Ta zapomniana polska strzelanka próbowała robić rzeczy, których nie miały zachodnie FPS-y
Jeden z największych paździerzy tamtych lat. Jedyny plus tej gry to split screen, w który graliśmy wtedy z bratem bo nie było internetu.
Dymek był tam tylko koderem nikim więcej. Wiec drogi autorze nie wprowadzaj ludzi w błąd.
https://www.mobygames.com/person/7039/miros%C5%82aw-dymek/
Targetowi nieco miejsca poświęcił Marcin Kosman w swojej książce "Nie tylko Wiedźmin. Historia polskich gier komputerowych".
Z jego opisu procesu powstawania tej gry wynika dokładnie to, co napisałem - że Mirosław Dymek czuwał nad projektem i de facto stał na czele tworzącego go zespołu. Zresztą, zgodnie z tym, co pisze Kosman, ten ostatni uformował się dopiero z czasem; początkowo Target był dziełem tworzonym przez Dymka "po godzinach".
Dead Man widać że trool i szuka tylko zaczepki takich śmieci to należy ignorować i minusuwać posty gdzie się da.
Łoiło się w to sporo z kumplem na podzielonym ekranie (pozdrawiam cię Kamilu).
Miałem oryginalny egzemplarz tej gry, ale niestety ktoś mi zajumał, a teraz to biały kruk, no trudno
Kurde, zajumał? Klasyka w rodzinie gdzie albo wredny brat oddaje całkowicie za darmoszkę twoje rzeczy w tym gry albo rodzice wywalają :<.
du na tworzenie gier wideo z akcją osadzoną w postkomunistycznych państwach.

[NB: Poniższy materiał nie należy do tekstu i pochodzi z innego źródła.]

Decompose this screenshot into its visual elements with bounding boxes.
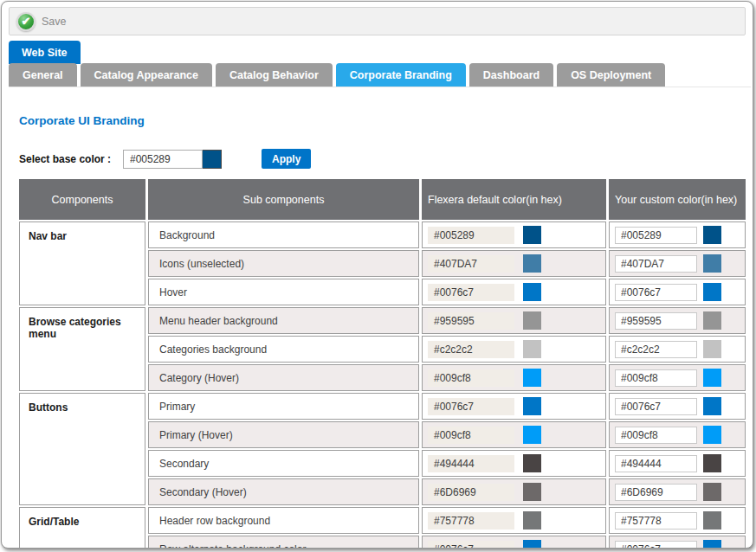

Niemniej, rozglądając się za podobnymi do niego grami, można zwrócić uwagę na serię Franko bądź na grę HROT
Ktoś tu zapomniał o Half-Life 2.
"Niestety, Targeta próżno szukać..."
Drogi autorze:
Tak już (jak wspomniano) to zapomniana produkcja, a więc nie na sprzedaż. A gdzie można pobrać legalnie i za darmo takie zapomniane treści?
Na Internet Archive pod niższym adresem:
https://archive.org/details/target_202009
Ostatnio właśnie myślałem o Targecie, jak to ciupało się w 5-6 klasie na informatyce na split screenie na przemian z GTA1 na multi we 4. Ehhh...
Po tytule spodziewałem się Pyłu reklamowanego jako „polski Quake", gdzie momentami to był bardziej Thief - otwarta walka to była ostateczność i festiwal zapisz/wczytaj.
Podobno jacyś fani na wschodzie przepisali silnik gry od podstaw bo emulowanie tego przez DOSbox czy wirtualne maszyny było niemożliwe.
https://www.youtube.com/watch?v=eepyChZSFgc
swoją drogą polecam kanał - jest wypchany zawartością, której próżno szukać na YT czy internecie w tych czasach
Tak po prawdzie to sama kampania była okropna, ale i tak wszystkich interesował splitscreen, który był dostępny nawet w demie.
podzielony ekran! gralem w to z siostrą, mój pierwszy dzielony ekran w strzelankach :D
Dzięki split screenowi przyniosła dużo zabawy i to był jej największy, być może jedyny, plus.